(Data entries)

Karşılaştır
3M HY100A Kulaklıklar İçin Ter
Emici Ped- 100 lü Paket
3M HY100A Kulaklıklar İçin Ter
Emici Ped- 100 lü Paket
...
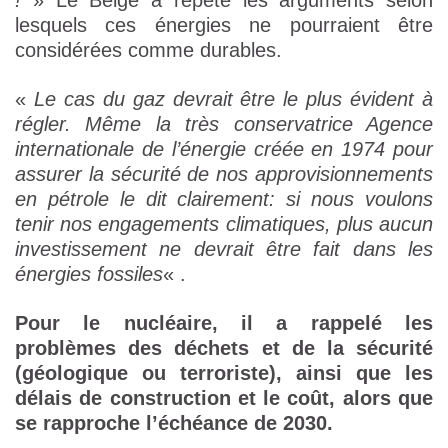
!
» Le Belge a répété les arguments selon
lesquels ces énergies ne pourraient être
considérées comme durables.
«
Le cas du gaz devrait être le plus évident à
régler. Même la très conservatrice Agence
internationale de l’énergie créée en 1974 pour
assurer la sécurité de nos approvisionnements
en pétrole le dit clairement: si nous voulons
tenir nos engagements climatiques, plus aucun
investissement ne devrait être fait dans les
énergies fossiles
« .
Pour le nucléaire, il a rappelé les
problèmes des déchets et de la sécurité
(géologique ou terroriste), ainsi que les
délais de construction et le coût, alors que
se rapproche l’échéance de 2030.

● Problem to solve
All that is wanted is an exact copy of the lines above from the one with "lesquels ces énergies ne pourraient être" through the one with "se rapproche l’échéance de 2030.", with both ends included.

● Solution below
lesquels ces énergies ne pourraient être
considérées comme durables.
«
Le cas du gaz devrait être le plus évident à
régler. Même la très conservatrice Agence
internationale de l’énergie créée en 1974 pour
assurer la sécurité de nos approvisionnements
en pétrole le dit clairement: si nous voulons
tenir nos engagements climatiques, plus aucun
investissement ne devrait être fait dans les
énergies fossiles
« .
Pour le nucléaire, il a rappelé les
problèmes des déchets et de la sécurité
(géologique ou terroriste), ainsi que les
délais de construction et le coût, alors que
se rapproche l’échéance de 2030.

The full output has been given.